We spoke about VistaPrint research showing that many business owners felt positive about growth during the year ahead. Tech and automation were one reason for that outlook because owners believed those tools could help them win customers and handle workloads more efficiently.

Now, a new survey from 3stepIT indicates that the enthusiasm has not disappeared, but businesses are struggling to explain and justify tech spending.

The company found a disconnect between what organisations expect tech to deliver and how investment decisions get made.

Many organisations view tech as one of the leading drivers of business value and many also struggle to relate spending decisions with long term business outcomes.

 

What Is Stopping Organisations From Justifying Spending?

 

The research found organisations have huge expectations for tech but often use different criteria when deciding where money goes.

According to the survey, 82% of organisations rank tech and people as the leading drivers of business value. Only 16% fully agree there is a connection between business strategy and tech procurement.

A total of 83% said tech drives efficiency but just 8% treat tech as a business critical investment consideration.

And the disconnect continues throughout other business areas, too.

Security shows the same thing throughout organisations. The survey found that 62% view security as a top business threat, but only 49% rate data protection as a high investment priority.

Those responses mean that organisations expect a great deal from tech but do not always use those expectations when making purchasing decisions.

 

 

Are Organisations Buying Tech For The Wrong Reasons?

 

The research found that purchasing decisions often revolve around short term costs.

Many organisations make decisions using information available during purchase discussions rather than examining the entire lifespan of a tech investment.

Even though tech budgets continue getting larger, 64% said they rejected a superior tech solution because of initial cost. Another 67% said purchase price carries too much influence during procurement decisions.

That creates a problem for leaders who must explain spending outcomes later. Nearly 90% said they are evaluated on the overall business value created through tech. But still, 58% said they do not have an effective way to demonstrate long term value.
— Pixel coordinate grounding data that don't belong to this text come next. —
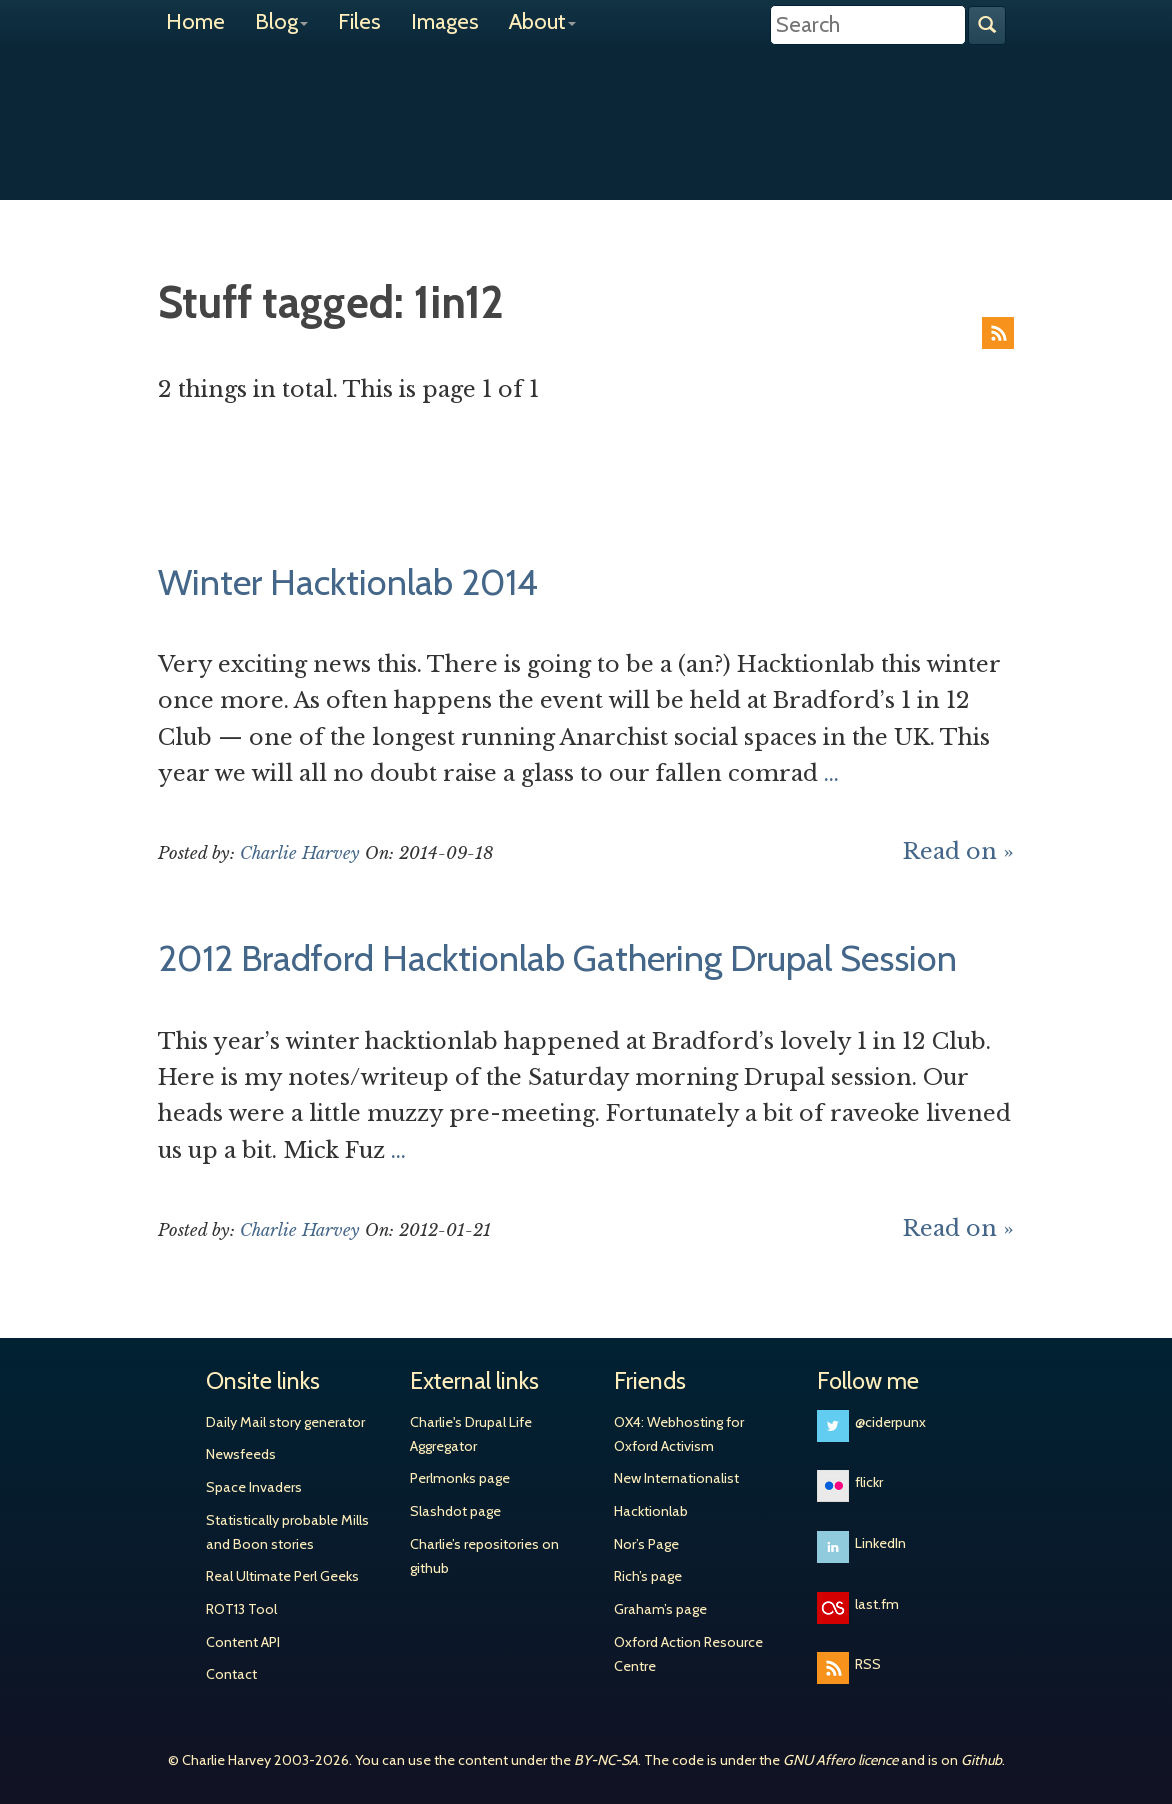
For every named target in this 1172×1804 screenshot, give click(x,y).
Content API (243, 1642)
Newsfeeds (241, 1454)
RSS (998, 333)
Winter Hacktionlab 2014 (348, 582)
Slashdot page (455, 1511)
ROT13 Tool (241, 1609)
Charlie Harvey (586, 107)
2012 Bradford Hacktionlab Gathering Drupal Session (557, 958)
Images (445, 21)
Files (359, 21)
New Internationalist (676, 1478)
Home (195, 21)
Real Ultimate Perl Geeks (282, 1576)
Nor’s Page (646, 1544)
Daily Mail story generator (285, 1422)
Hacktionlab (651, 1511)
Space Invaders (254, 1487)
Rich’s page (648, 1576)
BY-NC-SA (606, 1760)
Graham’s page (660, 1609)
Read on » (958, 851)
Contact (231, 1674)
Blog (281, 21)
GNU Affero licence (840, 1760)
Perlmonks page (460, 1478)
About (542, 21)
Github (981, 1760)
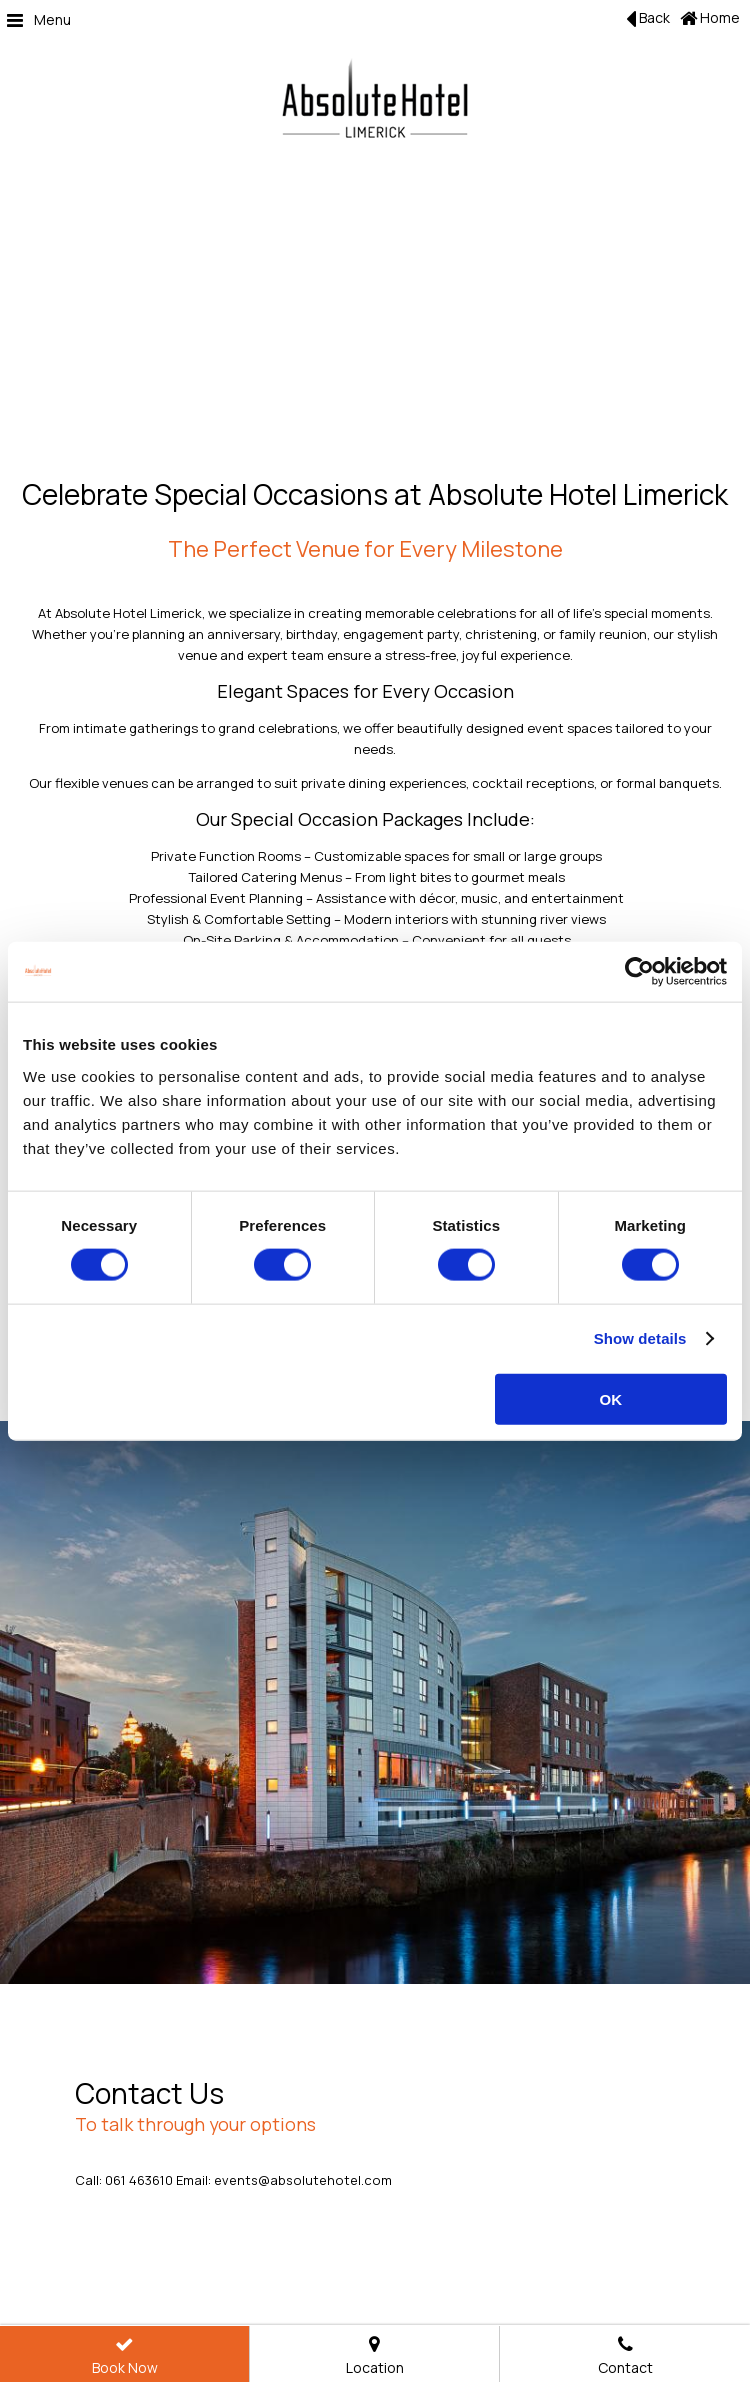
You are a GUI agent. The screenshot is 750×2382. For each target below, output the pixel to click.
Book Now (125, 2357)
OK (611, 1398)
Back (648, 19)
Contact (625, 2357)
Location (375, 2357)
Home (710, 17)
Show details (640, 1338)
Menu (38, 19)
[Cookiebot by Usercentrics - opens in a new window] (639, 972)
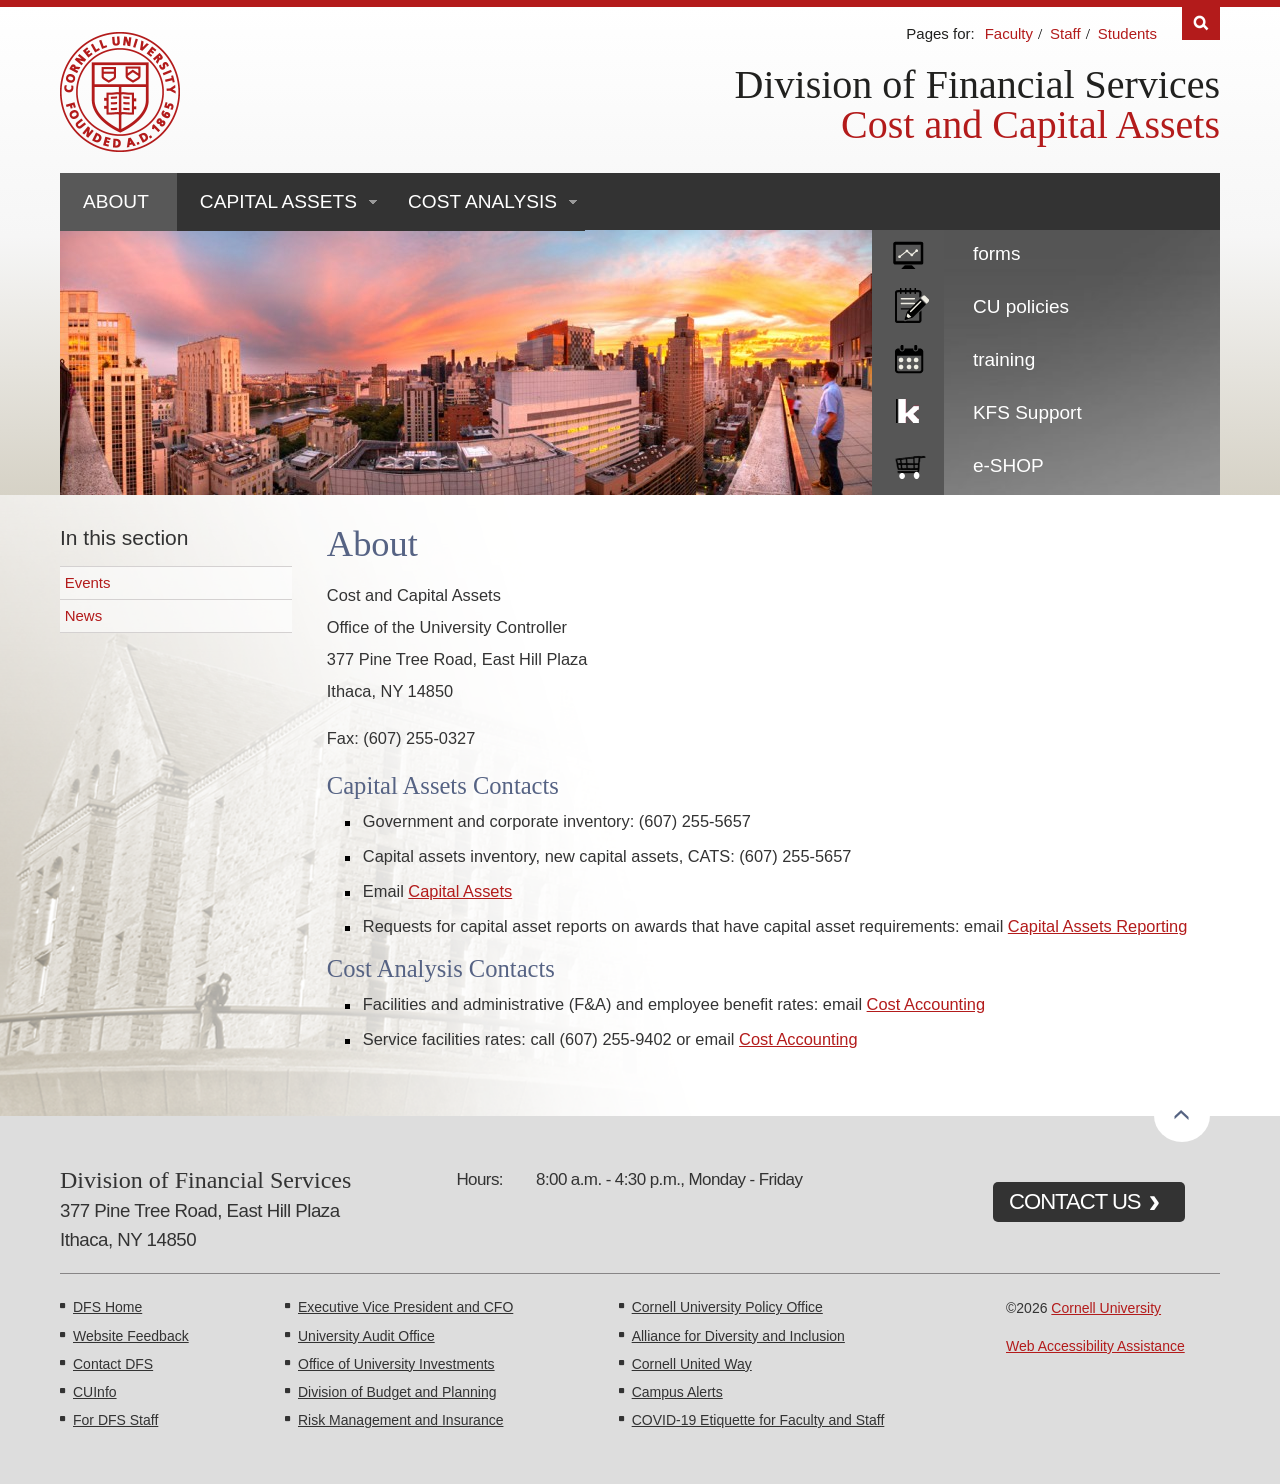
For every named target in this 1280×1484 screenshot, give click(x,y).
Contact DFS (113, 1364)
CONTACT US (1075, 1201)
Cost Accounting (926, 1004)
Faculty (1009, 33)
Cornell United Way (692, 1364)
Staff (1065, 33)
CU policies (1021, 306)
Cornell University (1106, 1308)
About (116, 201)
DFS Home (107, 1307)
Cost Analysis (482, 201)
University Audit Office (366, 1336)
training (1004, 359)
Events (88, 582)
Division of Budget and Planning (397, 1392)
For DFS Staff (115, 1420)
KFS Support (1027, 412)
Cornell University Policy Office (727, 1307)
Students (1127, 33)
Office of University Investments (396, 1364)
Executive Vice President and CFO (405, 1307)
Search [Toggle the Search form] (1201, 23)
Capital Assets (278, 201)
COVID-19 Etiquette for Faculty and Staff (758, 1420)
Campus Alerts (677, 1392)
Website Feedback (131, 1336)
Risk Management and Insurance (400, 1420)
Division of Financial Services (977, 84)
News (84, 615)
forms (997, 253)
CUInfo (95, 1392)
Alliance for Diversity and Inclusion (738, 1336)
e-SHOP (1008, 465)
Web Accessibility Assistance (1095, 1346)
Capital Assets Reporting (1097, 926)
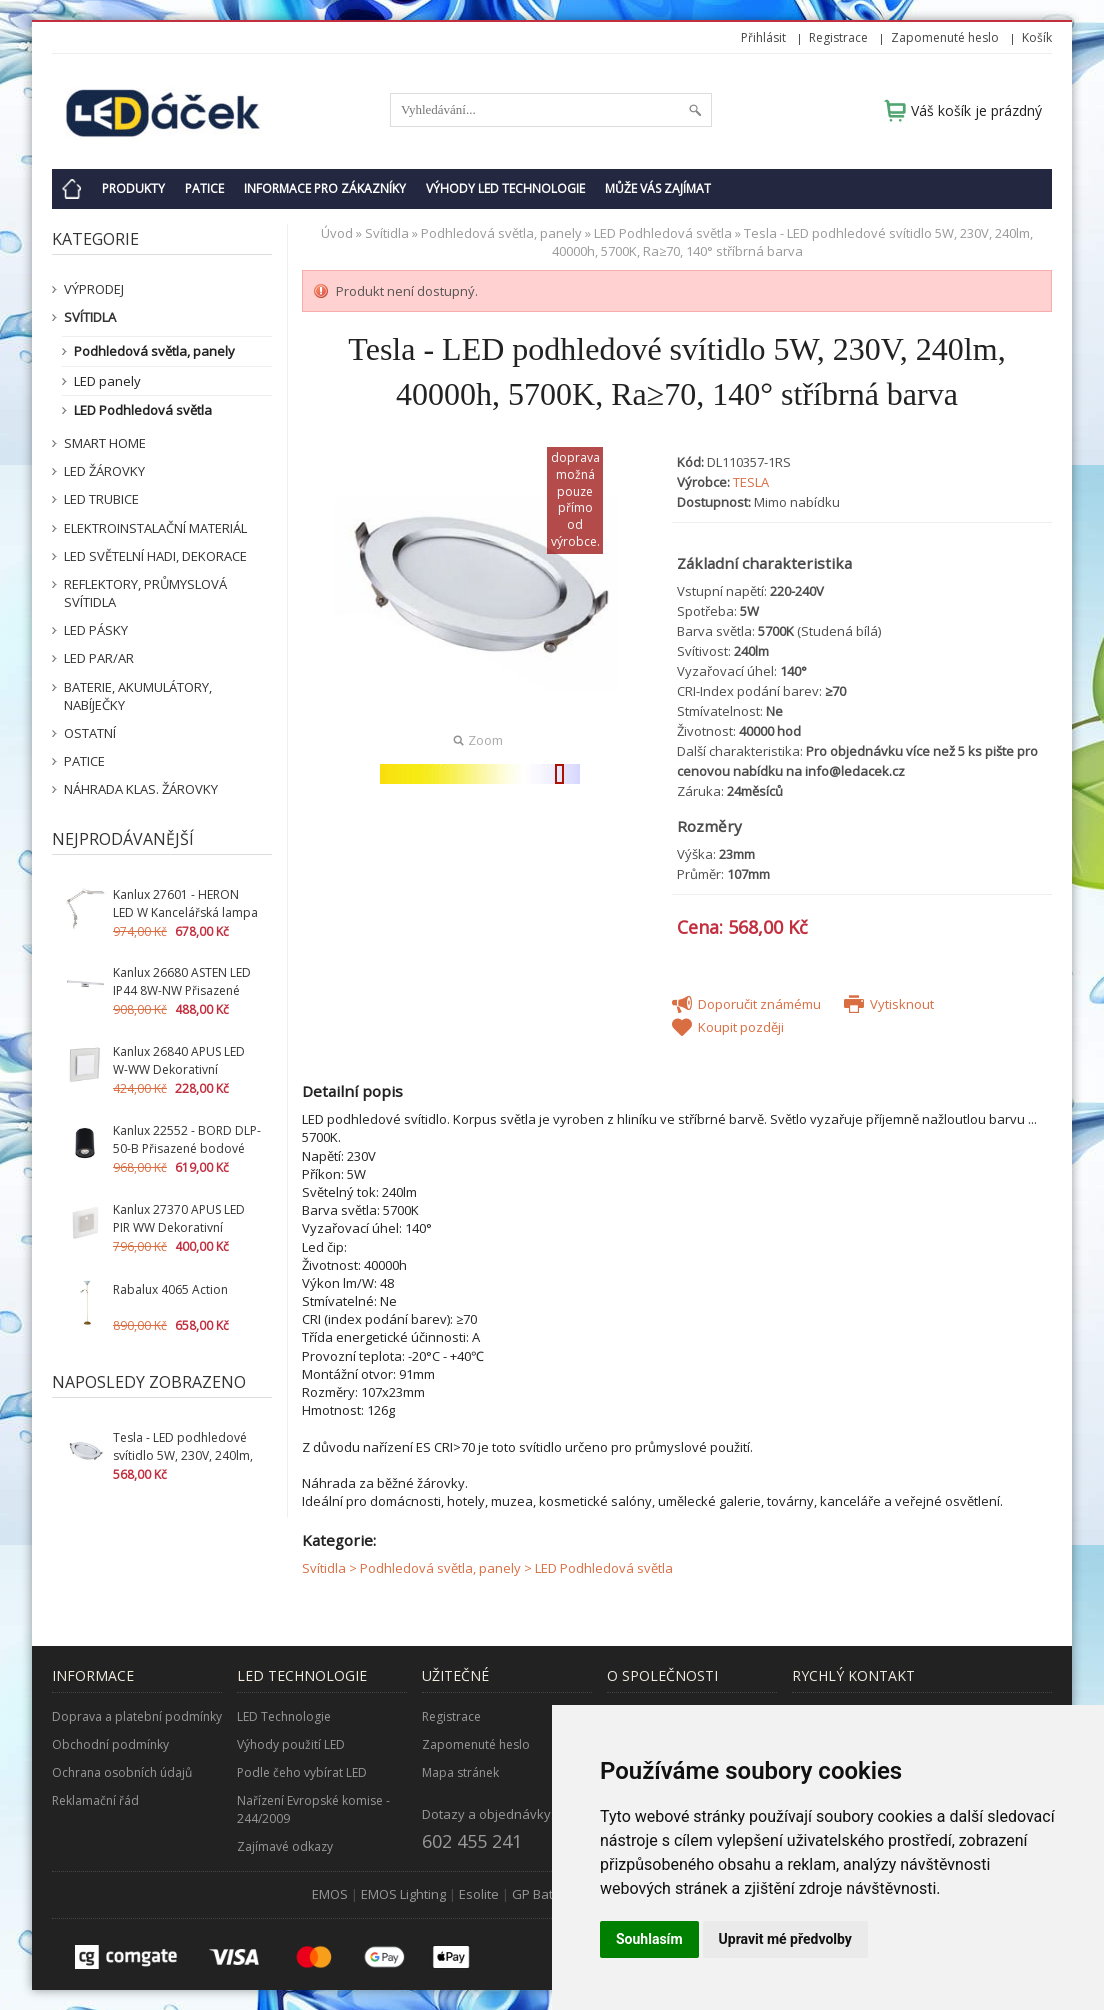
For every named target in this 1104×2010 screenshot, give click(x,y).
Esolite (479, 1894)
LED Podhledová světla (143, 410)
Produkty (133, 188)
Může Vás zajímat (658, 188)
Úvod (337, 233)
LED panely (107, 381)
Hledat (695, 110)
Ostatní (90, 733)
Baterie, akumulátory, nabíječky (138, 696)
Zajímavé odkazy (285, 1846)
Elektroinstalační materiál (155, 528)
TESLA (751, 482)
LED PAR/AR (99, 658)
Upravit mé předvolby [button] (785, 1939)
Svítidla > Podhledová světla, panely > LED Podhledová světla (487, 1568)
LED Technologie (284, 1716)
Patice (204, 188)
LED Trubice (101, 499)
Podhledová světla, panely (154, 351)
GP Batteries (550, 1894)
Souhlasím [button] (649, 1939)
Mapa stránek (460, 1772)
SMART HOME (105, 443)
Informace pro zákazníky (325, 188)
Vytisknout (889, 1004)
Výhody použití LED (291, 1744)
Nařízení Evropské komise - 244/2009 (313, 1809)
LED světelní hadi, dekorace (155, 556)
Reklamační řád (95, 1800)
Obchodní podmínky (110, 1744)
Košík (1037, 37)
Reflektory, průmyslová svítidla (145, 593)
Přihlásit (763, 37)
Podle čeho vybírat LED (302, 1772)
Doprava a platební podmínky (137, 1716)
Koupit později (728, 1027)
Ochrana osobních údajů (122, 1772)
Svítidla (90, 317)
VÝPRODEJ (94, 289)
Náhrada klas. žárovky (141, 789)
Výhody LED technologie (505, 188)
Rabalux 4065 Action (170, 1289)
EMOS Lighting (403, 1894)
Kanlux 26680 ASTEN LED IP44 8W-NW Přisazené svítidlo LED (182, 990)
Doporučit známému (746, 1004)
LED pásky (96, 630)
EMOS (330, 1894)
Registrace (838, 37)
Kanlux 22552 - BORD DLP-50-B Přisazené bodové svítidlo (187, 1148)
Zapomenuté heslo (945, 37)
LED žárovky (104, 471)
Jakob Lagander, CEO of 3stepIT, said, “Technology has shifted from a collection of operational tools to critical infrastructure that organisations fundamentally rely on. But the investment impact gap is undermining tech value and exposing organizations to critical business risks from procurement to retirement. Today, nearly 90% of leaders are evaluated on the overall business impact of technology, yet most are making investment decisions without visibility of their lifecycle consequences.”

 

What Happens After The Purchase?

 

The research found many organisations spend much more time evaluating purchase costs than examining what happens later as 74% prioritise the data security of active assets over retired assets when making investment decisions, and 26% recover no value from decommissioned tech assets.

Retirement, disposal, security and compliance all have financial consequences throughout a tech asset’s lifespan.

Carmen Ene, CEO of BNP Paribas 3 Step IT, said, “Tech investment decisions shape long-term value and risk. But too often, they are made with a transactional, short-term lens. Having a lifecycle view upfront can be the difference between locking in hidden costs and vulnerabilities, or building resilience and long-term competitive advantage.”

So, in short, the research is saying that many organisations are very much aware of what they’re doing when it comes to purchase costs, but less attention is paid to possible consequences arriving years later.

This is due to the fact that investment decisions are often made using information available at the point of purchase, such as price and immediate operational requirements, rather than considering the full lifecycle costs or risks, because like AI, the value of the tech asset is currently unknown for the years to come.